_TO DO_.
Each line from the start of the records through the line containing "Названы причины стремительного обвала спроса" is to be transcribed exactly, and no other line is to be included.

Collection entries

........

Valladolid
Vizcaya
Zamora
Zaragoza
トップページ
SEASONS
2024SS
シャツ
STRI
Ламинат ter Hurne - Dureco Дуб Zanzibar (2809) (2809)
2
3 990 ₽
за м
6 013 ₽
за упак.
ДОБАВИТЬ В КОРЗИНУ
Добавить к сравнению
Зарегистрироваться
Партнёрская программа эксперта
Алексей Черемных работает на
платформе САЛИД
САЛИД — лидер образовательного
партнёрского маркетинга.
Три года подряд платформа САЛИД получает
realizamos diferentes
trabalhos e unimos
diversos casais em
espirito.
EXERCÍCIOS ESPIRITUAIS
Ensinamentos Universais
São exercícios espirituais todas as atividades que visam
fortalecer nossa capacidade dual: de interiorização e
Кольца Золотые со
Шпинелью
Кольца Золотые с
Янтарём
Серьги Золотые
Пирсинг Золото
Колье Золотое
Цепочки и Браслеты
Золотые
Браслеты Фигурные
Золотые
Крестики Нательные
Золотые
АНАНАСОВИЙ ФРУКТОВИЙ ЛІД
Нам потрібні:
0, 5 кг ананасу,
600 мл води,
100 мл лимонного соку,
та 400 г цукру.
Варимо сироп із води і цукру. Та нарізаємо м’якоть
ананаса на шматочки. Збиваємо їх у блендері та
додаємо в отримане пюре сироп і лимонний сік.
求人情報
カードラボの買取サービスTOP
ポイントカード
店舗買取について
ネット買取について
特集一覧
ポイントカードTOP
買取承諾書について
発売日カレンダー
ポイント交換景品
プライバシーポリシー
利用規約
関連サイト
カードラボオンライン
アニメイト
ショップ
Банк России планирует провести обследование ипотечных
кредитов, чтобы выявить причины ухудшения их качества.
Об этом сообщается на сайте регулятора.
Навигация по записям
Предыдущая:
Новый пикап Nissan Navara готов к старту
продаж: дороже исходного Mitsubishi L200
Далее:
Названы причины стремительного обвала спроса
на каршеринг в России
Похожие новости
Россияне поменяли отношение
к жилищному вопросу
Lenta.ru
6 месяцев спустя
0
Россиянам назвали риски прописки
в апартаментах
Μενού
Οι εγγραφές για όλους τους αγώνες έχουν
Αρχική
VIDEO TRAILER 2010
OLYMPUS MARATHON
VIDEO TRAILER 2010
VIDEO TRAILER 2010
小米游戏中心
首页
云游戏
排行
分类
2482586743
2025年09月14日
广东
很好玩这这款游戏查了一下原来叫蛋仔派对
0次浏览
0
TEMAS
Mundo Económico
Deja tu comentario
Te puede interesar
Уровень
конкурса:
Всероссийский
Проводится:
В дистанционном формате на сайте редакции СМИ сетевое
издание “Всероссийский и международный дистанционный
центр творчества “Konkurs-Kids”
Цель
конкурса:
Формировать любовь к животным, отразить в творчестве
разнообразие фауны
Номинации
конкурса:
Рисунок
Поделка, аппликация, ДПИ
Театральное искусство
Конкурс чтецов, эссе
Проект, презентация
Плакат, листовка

........

_SOLUTION TO THIS EXERCISE_.
Valladolid
Vizcaya
Zamora
Zaragoza
トップページ
SEASONS
2024SS
シャツ
STRI
Ламинат ter Hurne - Dureco Дуб Zanzibar (2809) (2809)
2
3 990 ₽
за м
6 013 ₽
за упак.
ДОБАВИТЬ В КОРЗИНУ
Добавить к сравнению
Зарегистрироваться
Партнёрская программа эксперта
Алексей Черемных работает на
платформе САЛИД
САЛИД — лидер образовательного
партнёрского маркетинга.
Три года подряд платформа САЛИД получает
realizamos diferentes
trabalhos e unimos
diversos casais em
espirito.
EXERCÍCIOS ESPIRITUAIS
Ensinamentos Universais
São exercícios espirituais todas as atividades que visam
fortalecer nossa capacidade dual: de interiorização e
Кольца Золотые со
Шпинелью
Кольца Золотые с
Янтарём
Серьги Золотые
Пирсинг Золото
Колье Золотое
Цепочки и Браслеты
Золотые
Браслеты Фигурные
Золотые
Крестики Нательные
Золотые
АНАНАСОВИЙ ФРУКТОВИЙ ЛІД
Нам потрібні:
0, 5 кг ананасу,
600 мл води,
100 мл лимонного соку,
та 400 г цукру.
Варимо сироп із води і цукру. Та нарізаємо м’якоть
ананаса на шматочки. Збиваємо їх у блендері та
додаємо в отримане пюре сироп і лимонний сік.
求人情報
カードラボの買取サービスTOP
ポイントカード
店舗買取について
ネット買取について
特集一覧
ポイントカードTOP
買取承諾書について
発売日カレンダー
ポイント交換景品
プライバシーポリシー
利用規約
関連サイト
カードラボオンライン
アニメイト
ショップ
Банк России планирует провести обследование ипотечных
кредитов, чтобы выявить причины ухудшения их качества.
Об этом сообщается на сайте регулятора.
Навигация по записям
Предыдущая:
Новый пикап Nissan Navara готов к старту
продаж: дороже исходного Mitsubishi L200
Далее:
Названы причины стремительного обвала спроса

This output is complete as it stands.